▸ **WHAT IS NEEDED**
State the number of lines below in which the word "more" appears. Nothing else belongs in the answer.

━━━ LISTED RECORDS

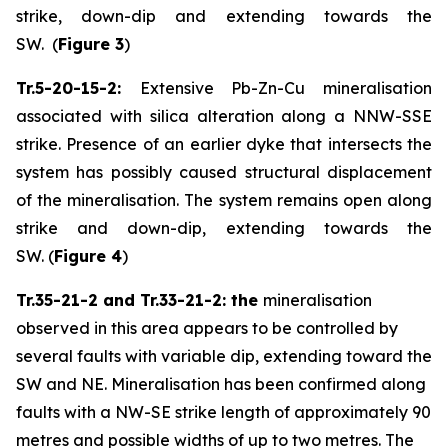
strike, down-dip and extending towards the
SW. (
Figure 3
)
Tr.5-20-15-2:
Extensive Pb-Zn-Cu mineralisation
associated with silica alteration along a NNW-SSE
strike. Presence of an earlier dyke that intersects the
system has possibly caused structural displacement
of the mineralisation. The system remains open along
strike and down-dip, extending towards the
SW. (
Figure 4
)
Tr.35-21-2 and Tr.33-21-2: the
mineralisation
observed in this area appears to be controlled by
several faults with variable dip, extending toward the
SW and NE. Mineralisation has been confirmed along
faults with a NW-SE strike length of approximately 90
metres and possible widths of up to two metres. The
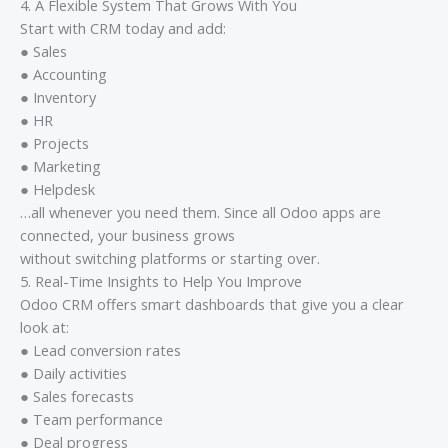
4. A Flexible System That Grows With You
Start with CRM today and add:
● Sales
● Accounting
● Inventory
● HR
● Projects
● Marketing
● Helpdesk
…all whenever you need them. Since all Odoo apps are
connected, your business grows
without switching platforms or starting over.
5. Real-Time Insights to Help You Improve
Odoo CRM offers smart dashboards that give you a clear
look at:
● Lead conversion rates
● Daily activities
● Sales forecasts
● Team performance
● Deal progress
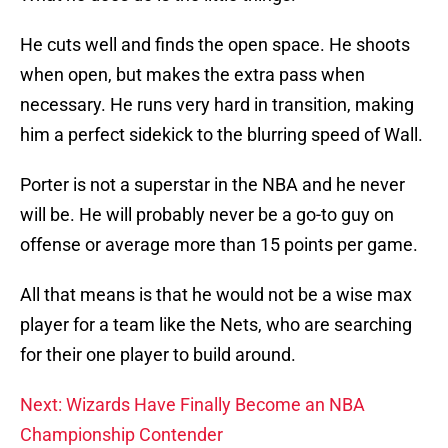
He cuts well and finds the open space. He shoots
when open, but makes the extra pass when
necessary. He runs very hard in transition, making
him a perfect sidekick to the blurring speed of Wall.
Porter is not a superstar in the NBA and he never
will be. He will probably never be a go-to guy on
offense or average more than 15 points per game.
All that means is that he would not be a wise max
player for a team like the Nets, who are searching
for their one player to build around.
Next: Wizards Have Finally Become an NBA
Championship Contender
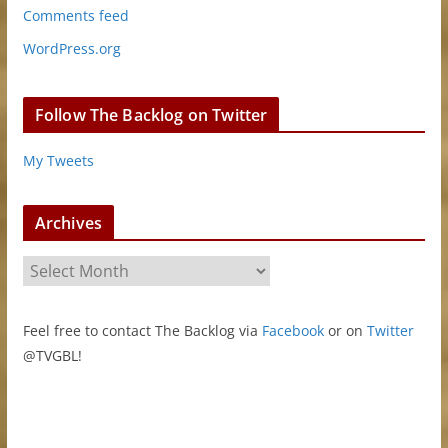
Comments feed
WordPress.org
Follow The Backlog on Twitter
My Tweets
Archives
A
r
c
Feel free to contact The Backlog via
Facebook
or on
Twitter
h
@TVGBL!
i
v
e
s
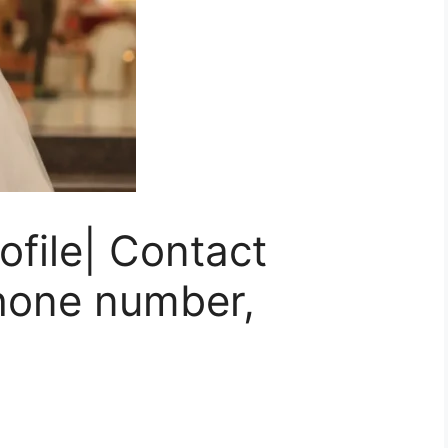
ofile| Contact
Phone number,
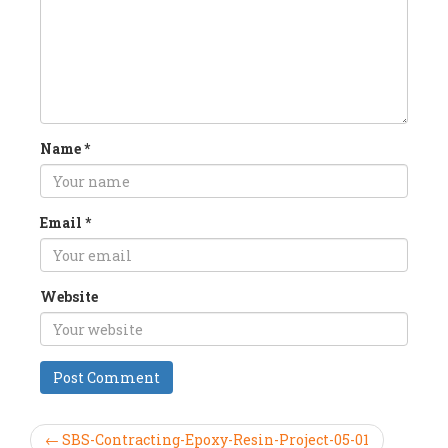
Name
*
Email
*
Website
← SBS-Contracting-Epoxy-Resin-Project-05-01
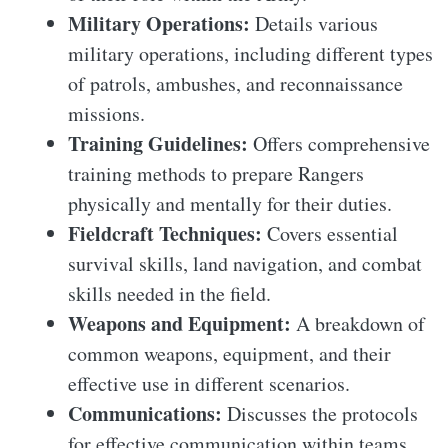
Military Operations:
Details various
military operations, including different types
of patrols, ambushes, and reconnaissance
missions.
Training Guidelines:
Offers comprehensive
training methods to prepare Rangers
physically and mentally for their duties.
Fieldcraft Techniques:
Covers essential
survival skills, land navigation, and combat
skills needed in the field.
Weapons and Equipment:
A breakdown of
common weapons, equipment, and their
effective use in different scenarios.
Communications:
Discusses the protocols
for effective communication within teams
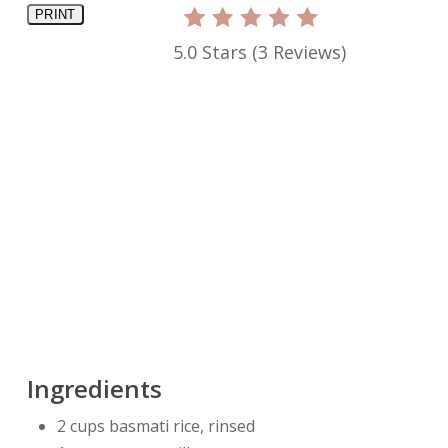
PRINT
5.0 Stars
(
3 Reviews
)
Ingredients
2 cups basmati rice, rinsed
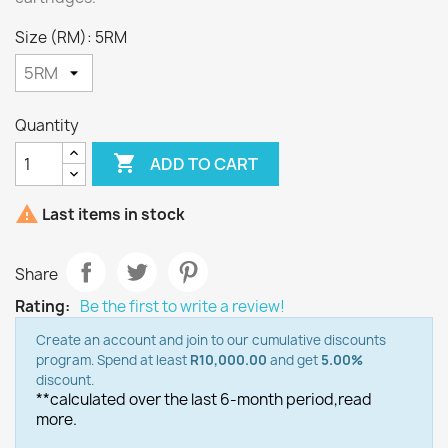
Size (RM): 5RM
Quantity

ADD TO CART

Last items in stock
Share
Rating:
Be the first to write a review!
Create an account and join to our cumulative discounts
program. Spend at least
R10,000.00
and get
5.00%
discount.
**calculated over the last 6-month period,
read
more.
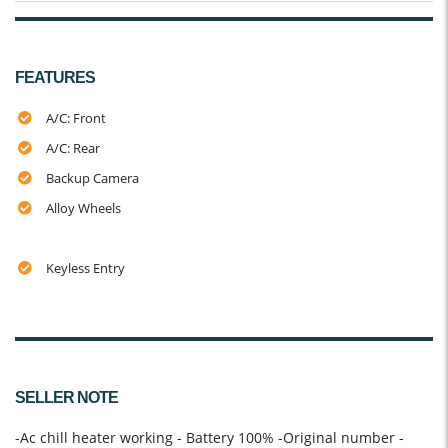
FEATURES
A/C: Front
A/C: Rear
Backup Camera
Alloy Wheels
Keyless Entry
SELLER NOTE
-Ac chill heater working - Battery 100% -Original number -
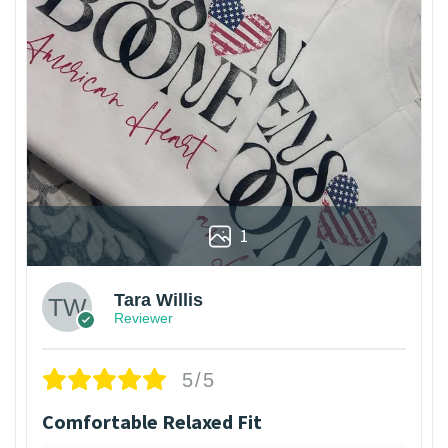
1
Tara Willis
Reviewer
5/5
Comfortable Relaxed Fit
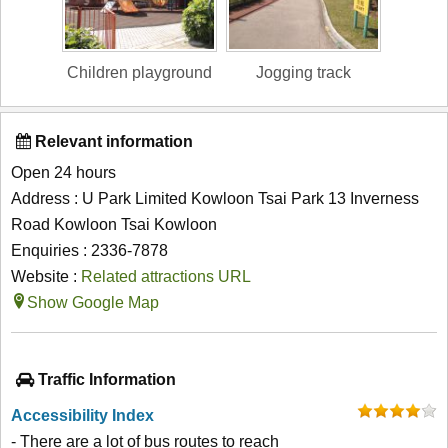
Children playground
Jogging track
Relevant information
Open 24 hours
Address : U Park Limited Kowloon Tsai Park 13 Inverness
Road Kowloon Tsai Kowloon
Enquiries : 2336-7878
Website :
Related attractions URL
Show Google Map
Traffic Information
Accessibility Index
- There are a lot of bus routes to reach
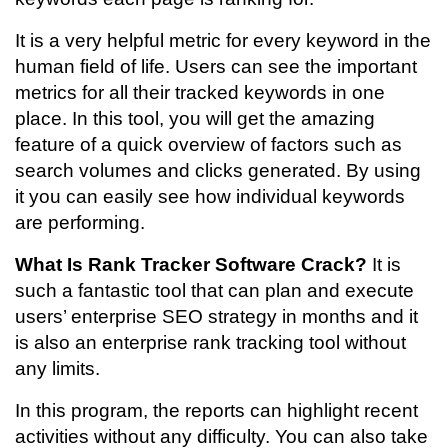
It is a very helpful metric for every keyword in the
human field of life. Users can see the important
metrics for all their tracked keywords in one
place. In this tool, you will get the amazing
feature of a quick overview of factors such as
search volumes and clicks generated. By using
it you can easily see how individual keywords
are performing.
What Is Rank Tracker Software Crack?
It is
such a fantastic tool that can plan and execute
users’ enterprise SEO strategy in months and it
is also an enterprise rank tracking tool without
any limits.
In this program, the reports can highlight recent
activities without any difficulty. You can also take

━━━━━━

▸ **THE COMPLETED TASK**
2